__Exercise prompt__
Once you find a line containing the word "thumb" in the entries below, copy it.

Top of Exercise data

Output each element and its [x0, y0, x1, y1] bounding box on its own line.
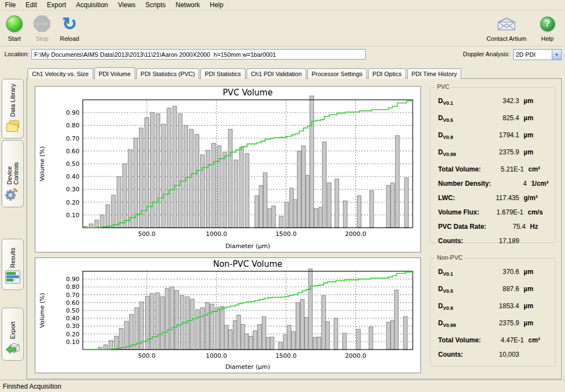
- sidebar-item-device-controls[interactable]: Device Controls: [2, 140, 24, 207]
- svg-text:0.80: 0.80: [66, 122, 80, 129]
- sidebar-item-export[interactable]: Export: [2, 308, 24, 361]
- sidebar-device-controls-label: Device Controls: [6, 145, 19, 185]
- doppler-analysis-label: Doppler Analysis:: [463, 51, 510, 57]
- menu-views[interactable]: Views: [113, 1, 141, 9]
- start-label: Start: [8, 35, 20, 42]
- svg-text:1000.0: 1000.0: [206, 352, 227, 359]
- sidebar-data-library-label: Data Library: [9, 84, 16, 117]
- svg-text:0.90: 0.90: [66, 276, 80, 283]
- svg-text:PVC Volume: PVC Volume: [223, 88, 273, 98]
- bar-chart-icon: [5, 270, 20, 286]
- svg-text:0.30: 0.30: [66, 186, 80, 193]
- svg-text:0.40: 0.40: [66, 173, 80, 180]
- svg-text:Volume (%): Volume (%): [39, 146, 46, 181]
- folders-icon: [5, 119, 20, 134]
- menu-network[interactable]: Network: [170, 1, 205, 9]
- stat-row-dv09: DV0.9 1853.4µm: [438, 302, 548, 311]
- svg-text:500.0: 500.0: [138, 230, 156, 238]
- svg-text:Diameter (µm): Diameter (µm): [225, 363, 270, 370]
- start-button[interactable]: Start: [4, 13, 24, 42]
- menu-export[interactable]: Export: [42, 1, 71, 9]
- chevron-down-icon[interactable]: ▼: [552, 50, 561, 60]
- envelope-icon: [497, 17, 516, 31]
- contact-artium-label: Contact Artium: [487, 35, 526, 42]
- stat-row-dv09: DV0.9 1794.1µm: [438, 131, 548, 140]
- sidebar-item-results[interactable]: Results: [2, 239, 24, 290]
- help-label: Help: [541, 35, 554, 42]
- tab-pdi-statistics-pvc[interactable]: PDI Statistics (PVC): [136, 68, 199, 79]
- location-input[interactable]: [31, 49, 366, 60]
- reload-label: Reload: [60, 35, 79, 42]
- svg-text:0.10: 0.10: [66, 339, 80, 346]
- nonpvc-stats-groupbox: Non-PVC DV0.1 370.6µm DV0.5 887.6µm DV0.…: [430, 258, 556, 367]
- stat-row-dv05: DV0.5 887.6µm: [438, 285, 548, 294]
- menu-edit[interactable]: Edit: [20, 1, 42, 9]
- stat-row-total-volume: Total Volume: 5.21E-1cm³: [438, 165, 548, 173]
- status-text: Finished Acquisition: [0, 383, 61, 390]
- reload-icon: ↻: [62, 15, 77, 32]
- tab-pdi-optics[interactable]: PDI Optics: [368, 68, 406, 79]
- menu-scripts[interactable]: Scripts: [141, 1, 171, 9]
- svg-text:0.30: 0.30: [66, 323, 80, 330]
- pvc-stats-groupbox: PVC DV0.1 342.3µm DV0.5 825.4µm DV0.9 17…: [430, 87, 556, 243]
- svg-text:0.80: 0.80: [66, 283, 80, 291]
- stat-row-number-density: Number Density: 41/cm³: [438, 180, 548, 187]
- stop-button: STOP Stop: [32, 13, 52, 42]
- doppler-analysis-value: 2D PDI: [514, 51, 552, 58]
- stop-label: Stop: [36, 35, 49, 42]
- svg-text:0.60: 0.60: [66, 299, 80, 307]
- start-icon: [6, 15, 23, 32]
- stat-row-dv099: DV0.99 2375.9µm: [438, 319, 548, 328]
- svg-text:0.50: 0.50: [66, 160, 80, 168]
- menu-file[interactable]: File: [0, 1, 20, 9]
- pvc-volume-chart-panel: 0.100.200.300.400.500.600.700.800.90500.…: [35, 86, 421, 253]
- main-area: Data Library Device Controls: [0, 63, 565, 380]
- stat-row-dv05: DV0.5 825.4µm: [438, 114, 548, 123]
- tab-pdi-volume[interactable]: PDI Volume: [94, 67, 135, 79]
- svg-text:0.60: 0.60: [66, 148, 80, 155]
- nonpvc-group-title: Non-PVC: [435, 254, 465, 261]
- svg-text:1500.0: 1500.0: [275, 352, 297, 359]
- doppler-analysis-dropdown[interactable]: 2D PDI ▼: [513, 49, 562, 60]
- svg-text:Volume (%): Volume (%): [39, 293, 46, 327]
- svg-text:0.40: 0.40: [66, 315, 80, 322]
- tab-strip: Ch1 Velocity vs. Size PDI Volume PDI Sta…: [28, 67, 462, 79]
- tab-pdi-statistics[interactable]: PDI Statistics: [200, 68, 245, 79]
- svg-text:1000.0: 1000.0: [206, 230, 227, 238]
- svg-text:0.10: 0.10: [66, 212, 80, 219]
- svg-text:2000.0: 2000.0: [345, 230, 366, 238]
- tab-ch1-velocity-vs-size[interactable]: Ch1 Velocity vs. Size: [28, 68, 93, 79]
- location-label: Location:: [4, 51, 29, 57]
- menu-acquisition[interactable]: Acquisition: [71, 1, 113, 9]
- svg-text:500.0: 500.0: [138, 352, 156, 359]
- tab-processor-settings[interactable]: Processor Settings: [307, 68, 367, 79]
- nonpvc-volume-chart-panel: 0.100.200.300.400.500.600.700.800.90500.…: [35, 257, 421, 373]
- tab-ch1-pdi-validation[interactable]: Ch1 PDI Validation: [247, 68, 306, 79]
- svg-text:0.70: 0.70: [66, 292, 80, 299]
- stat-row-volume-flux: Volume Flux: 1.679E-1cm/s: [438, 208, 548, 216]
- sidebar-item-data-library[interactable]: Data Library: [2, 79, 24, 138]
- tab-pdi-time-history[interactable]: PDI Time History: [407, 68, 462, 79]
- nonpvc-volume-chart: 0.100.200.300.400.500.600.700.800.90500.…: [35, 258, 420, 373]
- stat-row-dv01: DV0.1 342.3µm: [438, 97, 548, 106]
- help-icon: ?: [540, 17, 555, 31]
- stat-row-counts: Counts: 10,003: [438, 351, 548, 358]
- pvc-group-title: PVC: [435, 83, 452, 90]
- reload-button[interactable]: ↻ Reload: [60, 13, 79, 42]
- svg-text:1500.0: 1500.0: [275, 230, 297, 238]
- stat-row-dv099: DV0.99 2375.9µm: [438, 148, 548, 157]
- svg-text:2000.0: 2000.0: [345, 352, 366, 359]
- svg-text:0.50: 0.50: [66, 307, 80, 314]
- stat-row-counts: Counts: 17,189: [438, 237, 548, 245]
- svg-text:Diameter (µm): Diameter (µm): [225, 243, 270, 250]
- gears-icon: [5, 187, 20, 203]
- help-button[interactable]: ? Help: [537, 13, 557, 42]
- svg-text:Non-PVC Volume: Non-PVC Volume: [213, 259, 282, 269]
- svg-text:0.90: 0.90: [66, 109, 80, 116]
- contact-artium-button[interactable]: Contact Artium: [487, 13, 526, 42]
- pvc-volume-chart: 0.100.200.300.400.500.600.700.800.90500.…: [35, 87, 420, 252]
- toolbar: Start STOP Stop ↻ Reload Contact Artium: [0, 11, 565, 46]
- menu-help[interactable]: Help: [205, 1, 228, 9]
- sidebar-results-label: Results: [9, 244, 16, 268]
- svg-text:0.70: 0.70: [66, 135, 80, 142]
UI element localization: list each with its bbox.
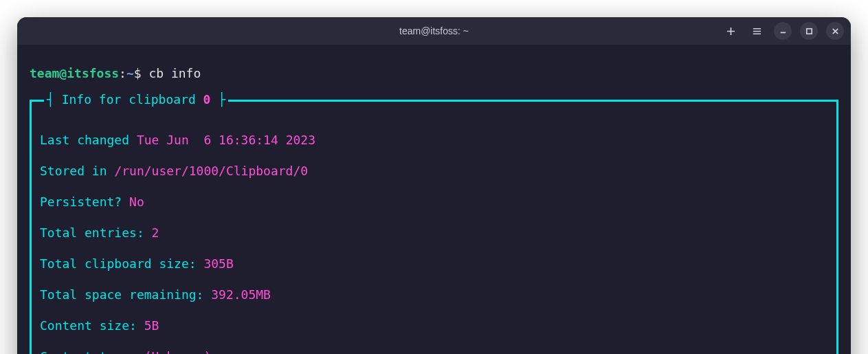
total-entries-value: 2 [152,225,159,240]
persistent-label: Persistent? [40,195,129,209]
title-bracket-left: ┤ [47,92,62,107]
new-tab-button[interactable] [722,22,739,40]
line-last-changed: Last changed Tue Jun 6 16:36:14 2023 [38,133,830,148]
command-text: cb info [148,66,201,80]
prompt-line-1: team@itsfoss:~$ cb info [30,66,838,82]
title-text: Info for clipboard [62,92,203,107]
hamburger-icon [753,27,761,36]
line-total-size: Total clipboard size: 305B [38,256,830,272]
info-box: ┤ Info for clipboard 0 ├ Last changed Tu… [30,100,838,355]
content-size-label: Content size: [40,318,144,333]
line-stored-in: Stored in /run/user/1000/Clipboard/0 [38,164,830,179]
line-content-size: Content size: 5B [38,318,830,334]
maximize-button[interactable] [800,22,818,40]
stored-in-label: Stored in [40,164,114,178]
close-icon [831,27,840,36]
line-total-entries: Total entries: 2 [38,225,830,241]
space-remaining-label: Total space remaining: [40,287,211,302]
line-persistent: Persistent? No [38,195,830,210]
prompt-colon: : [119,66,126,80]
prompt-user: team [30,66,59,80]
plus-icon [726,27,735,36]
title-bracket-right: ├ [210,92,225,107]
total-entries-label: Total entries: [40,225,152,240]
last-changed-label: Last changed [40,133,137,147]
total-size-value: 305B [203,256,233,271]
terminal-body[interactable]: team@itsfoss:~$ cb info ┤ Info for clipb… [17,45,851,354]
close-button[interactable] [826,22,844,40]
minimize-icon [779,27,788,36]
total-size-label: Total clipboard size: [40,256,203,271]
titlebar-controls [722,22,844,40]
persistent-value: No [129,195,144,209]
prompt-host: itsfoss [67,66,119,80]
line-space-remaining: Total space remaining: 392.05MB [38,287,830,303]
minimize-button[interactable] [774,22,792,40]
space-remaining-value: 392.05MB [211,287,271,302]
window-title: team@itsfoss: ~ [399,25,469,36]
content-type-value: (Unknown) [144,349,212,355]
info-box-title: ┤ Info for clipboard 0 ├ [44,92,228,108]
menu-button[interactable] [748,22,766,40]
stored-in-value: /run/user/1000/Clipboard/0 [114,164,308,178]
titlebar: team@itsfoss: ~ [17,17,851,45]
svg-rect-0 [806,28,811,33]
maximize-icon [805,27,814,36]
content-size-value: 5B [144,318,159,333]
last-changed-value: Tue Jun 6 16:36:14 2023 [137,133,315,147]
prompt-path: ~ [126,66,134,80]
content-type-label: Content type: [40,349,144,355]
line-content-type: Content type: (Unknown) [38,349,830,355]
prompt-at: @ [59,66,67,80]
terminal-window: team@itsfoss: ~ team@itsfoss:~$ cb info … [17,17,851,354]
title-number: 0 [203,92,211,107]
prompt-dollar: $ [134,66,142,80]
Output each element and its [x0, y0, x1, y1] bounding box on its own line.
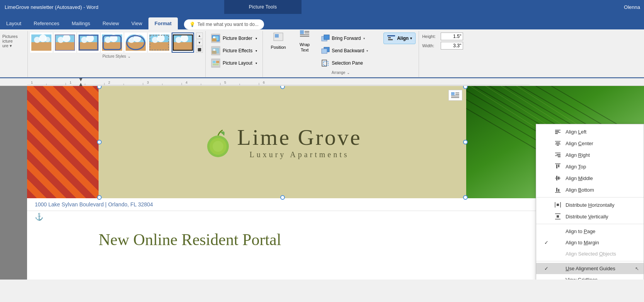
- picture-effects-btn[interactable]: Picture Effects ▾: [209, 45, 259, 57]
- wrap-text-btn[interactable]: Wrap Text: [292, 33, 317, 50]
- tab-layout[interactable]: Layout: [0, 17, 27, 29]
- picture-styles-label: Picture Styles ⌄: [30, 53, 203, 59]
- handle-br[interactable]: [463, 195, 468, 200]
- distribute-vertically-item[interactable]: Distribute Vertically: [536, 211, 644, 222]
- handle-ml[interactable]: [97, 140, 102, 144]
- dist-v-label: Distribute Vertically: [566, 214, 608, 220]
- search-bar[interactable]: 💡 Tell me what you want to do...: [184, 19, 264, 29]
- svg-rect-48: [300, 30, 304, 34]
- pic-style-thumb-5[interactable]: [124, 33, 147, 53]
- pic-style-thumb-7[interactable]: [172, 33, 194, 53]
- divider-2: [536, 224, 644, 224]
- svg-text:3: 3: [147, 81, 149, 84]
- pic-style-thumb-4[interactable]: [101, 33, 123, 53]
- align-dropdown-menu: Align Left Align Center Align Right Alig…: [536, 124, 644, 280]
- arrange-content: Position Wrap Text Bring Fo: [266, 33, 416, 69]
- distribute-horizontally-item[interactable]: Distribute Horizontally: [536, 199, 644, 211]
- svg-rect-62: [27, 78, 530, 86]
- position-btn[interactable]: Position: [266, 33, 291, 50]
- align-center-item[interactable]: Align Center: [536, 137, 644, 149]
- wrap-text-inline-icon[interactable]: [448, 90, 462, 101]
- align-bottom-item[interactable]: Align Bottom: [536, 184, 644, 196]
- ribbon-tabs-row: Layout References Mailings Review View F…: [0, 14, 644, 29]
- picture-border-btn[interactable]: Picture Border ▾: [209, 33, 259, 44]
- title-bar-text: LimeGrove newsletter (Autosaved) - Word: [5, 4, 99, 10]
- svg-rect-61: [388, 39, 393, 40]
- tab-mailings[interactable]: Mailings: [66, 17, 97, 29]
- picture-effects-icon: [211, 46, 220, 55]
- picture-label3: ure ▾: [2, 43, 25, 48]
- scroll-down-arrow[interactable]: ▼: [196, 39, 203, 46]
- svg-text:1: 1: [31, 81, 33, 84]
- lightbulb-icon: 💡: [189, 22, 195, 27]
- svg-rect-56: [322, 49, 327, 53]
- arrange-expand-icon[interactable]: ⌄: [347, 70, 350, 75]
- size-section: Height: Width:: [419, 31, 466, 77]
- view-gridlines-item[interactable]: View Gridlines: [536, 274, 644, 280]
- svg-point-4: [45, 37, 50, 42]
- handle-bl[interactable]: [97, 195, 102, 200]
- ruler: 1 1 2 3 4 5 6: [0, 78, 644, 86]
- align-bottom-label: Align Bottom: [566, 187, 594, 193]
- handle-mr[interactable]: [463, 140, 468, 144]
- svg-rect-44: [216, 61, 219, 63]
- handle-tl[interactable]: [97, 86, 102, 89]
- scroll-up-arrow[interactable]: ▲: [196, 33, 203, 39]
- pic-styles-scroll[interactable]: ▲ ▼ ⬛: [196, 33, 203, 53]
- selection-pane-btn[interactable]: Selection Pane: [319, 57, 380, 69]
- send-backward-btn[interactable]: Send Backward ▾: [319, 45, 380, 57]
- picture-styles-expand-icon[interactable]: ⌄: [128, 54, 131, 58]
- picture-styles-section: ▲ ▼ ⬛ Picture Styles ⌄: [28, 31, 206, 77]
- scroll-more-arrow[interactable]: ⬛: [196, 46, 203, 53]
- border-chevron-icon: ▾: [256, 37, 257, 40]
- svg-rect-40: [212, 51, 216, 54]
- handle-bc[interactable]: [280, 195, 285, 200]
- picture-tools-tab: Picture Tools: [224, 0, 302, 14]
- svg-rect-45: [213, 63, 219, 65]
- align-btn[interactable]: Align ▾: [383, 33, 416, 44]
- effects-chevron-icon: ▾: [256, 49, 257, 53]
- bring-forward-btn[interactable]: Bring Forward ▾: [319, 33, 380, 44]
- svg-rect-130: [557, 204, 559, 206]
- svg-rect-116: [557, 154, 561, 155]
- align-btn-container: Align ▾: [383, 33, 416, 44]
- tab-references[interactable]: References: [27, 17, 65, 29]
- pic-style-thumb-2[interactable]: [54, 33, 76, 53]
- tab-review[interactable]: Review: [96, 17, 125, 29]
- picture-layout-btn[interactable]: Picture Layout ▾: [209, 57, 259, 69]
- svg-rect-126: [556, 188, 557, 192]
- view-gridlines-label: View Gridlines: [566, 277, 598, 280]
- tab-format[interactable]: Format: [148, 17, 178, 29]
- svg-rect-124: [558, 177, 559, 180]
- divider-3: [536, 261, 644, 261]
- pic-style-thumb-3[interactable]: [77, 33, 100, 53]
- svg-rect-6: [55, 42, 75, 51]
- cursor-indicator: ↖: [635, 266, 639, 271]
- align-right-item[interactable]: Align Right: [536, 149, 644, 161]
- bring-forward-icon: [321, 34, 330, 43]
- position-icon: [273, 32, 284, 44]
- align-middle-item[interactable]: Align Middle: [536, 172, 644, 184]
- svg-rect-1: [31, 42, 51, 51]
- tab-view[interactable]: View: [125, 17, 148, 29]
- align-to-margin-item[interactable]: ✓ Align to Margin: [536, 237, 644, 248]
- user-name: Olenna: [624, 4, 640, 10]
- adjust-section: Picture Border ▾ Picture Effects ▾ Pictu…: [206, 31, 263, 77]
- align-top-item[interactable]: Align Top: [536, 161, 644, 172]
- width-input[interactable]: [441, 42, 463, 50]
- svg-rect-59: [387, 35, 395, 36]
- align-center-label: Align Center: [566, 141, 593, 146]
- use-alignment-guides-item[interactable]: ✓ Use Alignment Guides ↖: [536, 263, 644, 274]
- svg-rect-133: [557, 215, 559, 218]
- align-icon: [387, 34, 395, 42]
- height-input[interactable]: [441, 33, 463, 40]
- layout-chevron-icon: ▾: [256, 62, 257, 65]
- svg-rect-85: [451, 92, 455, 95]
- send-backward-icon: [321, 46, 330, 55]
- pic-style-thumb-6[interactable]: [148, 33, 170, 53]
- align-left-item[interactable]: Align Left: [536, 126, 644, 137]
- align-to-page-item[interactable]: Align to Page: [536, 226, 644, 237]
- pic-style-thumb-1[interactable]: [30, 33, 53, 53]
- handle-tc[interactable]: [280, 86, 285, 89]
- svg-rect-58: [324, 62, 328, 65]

Bottom of Exercise data

__Response to this task__
- pic-style-thumb-5[interactable]: [124, 33, 147, 53]
- pic-style-thumb-7[interactable]: [172, 33, 194, 53]
- pic-style-thumb-4[interactable]: [101, 33, 123, 53]
- pic-style-thumb-2[interactable]: [54, 33, 76, 53]
- pic-style-thumb-3[interactable]: [77, 33, 100, 53]
- pic-style-thumb-6[interactable]: [148, 33, 170, 53]
- pic-style-thumb-1[interactable]: [30, 33, 53, 53]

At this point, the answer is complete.